I'm trying to train a Named Entity Recognition (NER) model for custom tags using spaCy version 3. I went through all the documentation on their website but I cannot understand what's the proper way to create the pipeline model. Apparently, if I try to use en_core_web_trf
, I'm unable to add my own tags, because the final output scores are all zeroes. But it works correctly for en_core_web_sm
.
However, if I try to do some makeshift method by creating a blank model of English and then manually adding transformer model from en_core_web_trf
and ner model separately from en_core_web_sm
, it works.
My question is - is there a better way to initialize my model and the pipeline methods, other than this makeshift method? I do not care about pre-trained entities like LOCATION, etc. I just want to train my model (using a transformer-based approach) based on custom entities that I have defined in my dataset.
def load_spacy():
spacy.require_gpu()
# 1) 'Makeshift' method
source_nlp = spacy.load("en_core_web_sm")

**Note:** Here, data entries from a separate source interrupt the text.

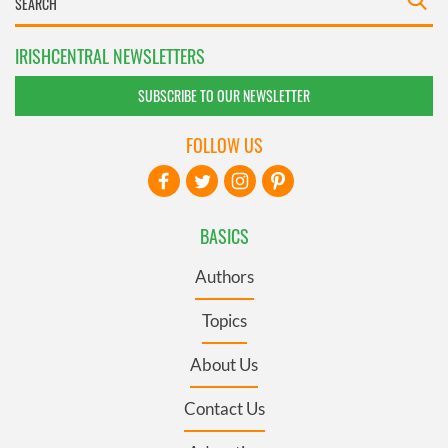
IRISHCENTRAL NEWSLETTERS
SUBSCRIBE TO OUR NEWSLETTER
FOLLOW US
BASICS
Authors
Topics
About Us
Contact Us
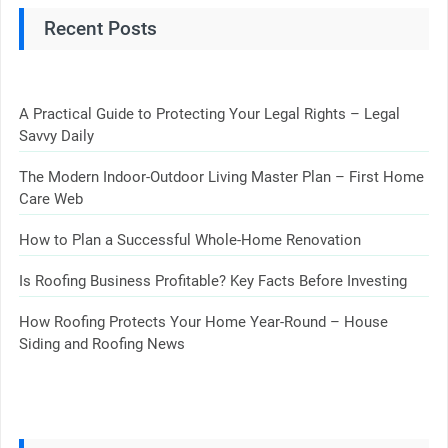
Recent Posts
A Practical Guide to Protecting Your Legal Rights – Legal
Savvy Daily
The Modern Indoor-Outdoor Living Master Plan – First Home
Care Web
How to Plan a Successful Whole-Home Renovation
Is Roofing Business Profitable? Key Facts Before Investing
How Roofing Protects Your Home Year-Round – House
Siding and Roofing News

source_nlp_trf = spacy.load("en_core_web_trf")
nlp = spacy.blank("en")
nlp.add_pipe("transformer", source=source_nlp_trf)
nlp.add_pipe("ner", source=source_nlp)
# 2) trf only method
nlp = spacy.load("en_core_web_trf")
# Getting the pipeline component
ner = nlp.get_pipe("ner")
return ner, nlp
Edit: The exact training methodology I used has been described in this python script in the fit()
function of the defined class NerModel
.
The load_spacy()
in the script (line no. 16) uses the small model, but I was experimenting with the transformer model and used the definition of load_spacy()
which I defined at the beginning of this question.
PS: I have been experimenting on Google Colab (aka a notebook) in order to make use of GPU for transformer, but the source code and methodology are almost the same.